One criticism of living agile and other movements that focus on simplicity, like minimalism and lifestyle design, is that you will have too much free time if you succeed in your efforts.
This is nonsense.
Welcome to Throwback Thursday, where we take a look at a past Agile Lifestyle feature that’s still as timely and relevant as ever. This article has been completely updated and expanded with the latest research and information.
The question is usually posed like this:
“What would you do with all that free time?”
What your typical 9-to-5 slave stuck in the rat race means when he or she asks this question is, “If you don’t work 70-80 hour weeks to accumulate material junk for your McMansion, what do you do with your free time?”
Voluntarily downshifting from the fastlane is so utterly foreign to the hyper-competitive corporate ladder-climbing clique that they imagine a life of busyness is the only life worth living.
Let’s ignore for the moment the excessively dim view of human life this type of question presumes and see if we can try to answer it.
Here are some ideas for what to do with all that free time agile living brings you:
1. Increase your autonomy
Autonomy means making decisions for yourself. Autonomy means having relevant, realistic options for living your life.
You cannot have autonomy if you answer to someone else all the time, like an overbearing boss or parent. You cannot have autonomy if you are always paralyzed by analysis. You cannot have autonomy if you are addicted to drugs, drama, adrenaline, destructive relationships, and shopping.
Focusing on autonomy requires free time.
And it’s not easy.
Letting others dictate where you’ll be, what you’ll do, and whom you’ll do it with is a much easier way to live your life. If you are on the treadmill to nowhere, you can rarely see the direction your life is going before it is too late, before you hit that midlife crisis.
Having free time let’s you stop and think. Having free time gives you the opportunity to shed the wrongful lessons you learned as a kid and engage the world in an independent, unbiased way.
2. Increase your personal freedom
Personal freedom means different things to different people.
For some, it means financial independence, like freedom from debt or freedom from relying on a single stream of income.
For others, it means location independence. The freedom from being tied down to one spot or the freedom to go on an adventure at any time.
Whatever your definition of personal freedom, the more free time you have, the more you can concentrate on giving yourself options and taking advantage of opportunities.
All the debts and obligations that you accumulate throughout life do not increase your personal freedom. Instead, they ruin your agility and don’t do a particularly good job of making you happy either.
3. Educate yourself
Education doesn’t happen in institutions and classrooms only. If you are considering going to graduate school, law school, or business school, I want you to do yourself a favor.
Invest in yourself first.
Instead of handing over tens and even hundreds of thousands of dollars to a university that will promptly waste your money, go get a library card and start researching interesting people in your field who have found their Personal Hedgehog. Then brainstorm some interesting questions and email them. I guarantee you that if even one person responds, you will learn more from that interaction than an entire semester of classroom instruction.

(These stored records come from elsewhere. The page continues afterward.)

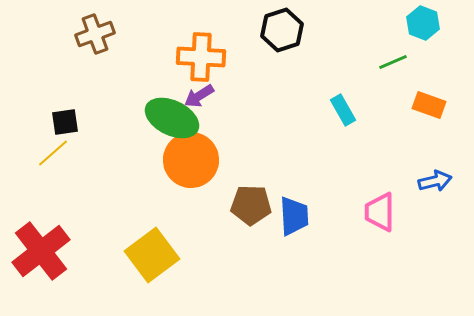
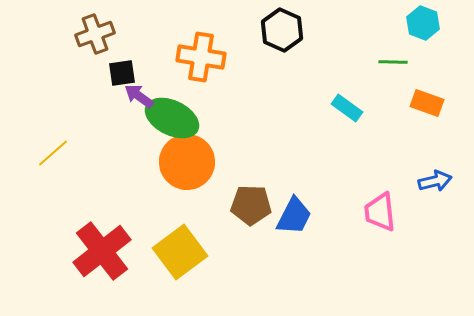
black hexagon: rotated 18 degrees counterclockwise
orange cross: rotated 6 degrees clockwise
green line: rotated 24 degrees clockwise
purple arrow: moved 60 px left; rotated 68 degrees clockwise
orange rectangle: moved 2 px left, 2 px up
cyan rectangle: moved 4 px right, 2 px up; rotated 24 degrees counterclockwise
black square: moved 57 px right, 49 px up
orange circle: moved 4 px left, 2 px down
pink trapezoid: rotated 6 degrees counterclockwise
blue trapezoid: rotated 30 degrees clockwise
red cross: moved 61 px right
yellow square: moved 28 px right, 3 px up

You should never stop learning and evolving. The trick is, you don’t need to pay someone else $40,000 a year to do it. Incorporate new learning into your daily life, put it into action, and iterate on the results. Embracing the agile mindset of kaizen or continuous improvement will ramp up your education more than any classroom lecture will.
4. Help people
You might use corporate jargon like “adding value” or “maximizing utility.” You might just call it helping people. Whatever the case, you have skills that other people need. Find a way to help.
And if you make money along the way, that’s fine too.
The point is that once you free your time, you can figure out the things you really want to be doing. And for most people, this means helping the people, organizations, and causes they care about.
5. Just relax
The people in this video don’t seem to have any issue figuring out what to do with their free time. I didn’t see anyone check their work email once!
6. Reduce your footprint
Free time is a magical thing. You can finally get around to all the important-but-non-urgent priorities you never had time for.
The hectic busywork of everyday life doesn’t lend itself to improving your agility. Free time helps you get lean.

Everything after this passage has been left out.